更年期を予防できる運動~30代からの運動習慣が未来を変える

更年期予防に大切なことは、食生活、運動、ストレスを溜めないこと。
特に運動は学生時代は運動する機会があったものの、社会人になった途端パタリと運動を止めてしまった、という女性も多いのではないでしょうか?
運動をすることで更年期症状が起きる原因の根本を改善でき、同時にダイエットなど美容面の効果も付いてくるのでとてもお得なのです。
そこで運動がなぜ更年期予防につながるか、また効果的な運動方法をご紹介していきます。
Contents
更年期症状と運動の深い関係とは?
更年期障害はすべての女性に起きるとは限りません。
特に30代から定期的に運動している人は、更年期症状が起きても軽く済むと言われています。
以下のように運動と更年期障害の関係を研究した結果によると、30代からの生活習慣が更年期症状に影響するとでています。
その 結果30歳代の生活習慣では、食生活・生活リズム・ 喫煙・趣味・休養・疲労・睡眠及びスポーツが更年期 症状と関連しており、スポーツをしていなかった者は 更年期指数が有意に高かった。
また最近1年間の生活習慣では食生活・生活リズム・飲酒・睡眠・疲労・家族との交流・気分転換・自由時間が更年期症状と関 連していた。

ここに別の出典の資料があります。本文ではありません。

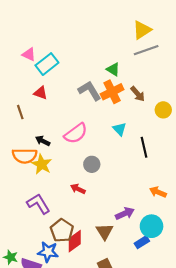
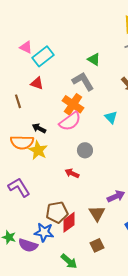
green triangle: (113, 69) -> (94, 59), moved
orange cross: (112, 92) -> (73, 104), moved, turned -30
purple L-shape: (38, 204) -> (19, 187), moved
brown pentagon: (62, 230) -> (57, 212), turned 30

これは更年期世代に入る前の生活習慣、身体活動も更年期症状に影響を与えることを示唆して いる。
このように生活習慣の1つとして運動を捉えた 研究では、運動が更年期の不定愁訴の軽減に有効であり、心身のリラックスとして作用していることが推測 できる。中年期女性の更年期症状と運動・スポーツ
更年期の症状はどれもつらいもので、ひどい場合はうつ病を発症する可能性もあります。
そうならないために30代のうちから、生活習慣に気を配ることが大切なのですね。
更年期予防に運動が良い3つの理由
更年期障害の症状がある方が運動することで症状が軽減される運動療法は、更年期障害治療の1つです。
しかし運動は症状が出ている人だけでなく、予防にも効果が期待できるのはなぜなのでしょうか?
そこには更年期予防に良い3つの理由があるのです。
①自律神経を高めてくれる
自律神経は心臓や内臓を動かす、血圧や体温の調節、食べ物の消化・血管・汗腺の機能の調整など、人間の生命を維持するためになくてはならない機能です。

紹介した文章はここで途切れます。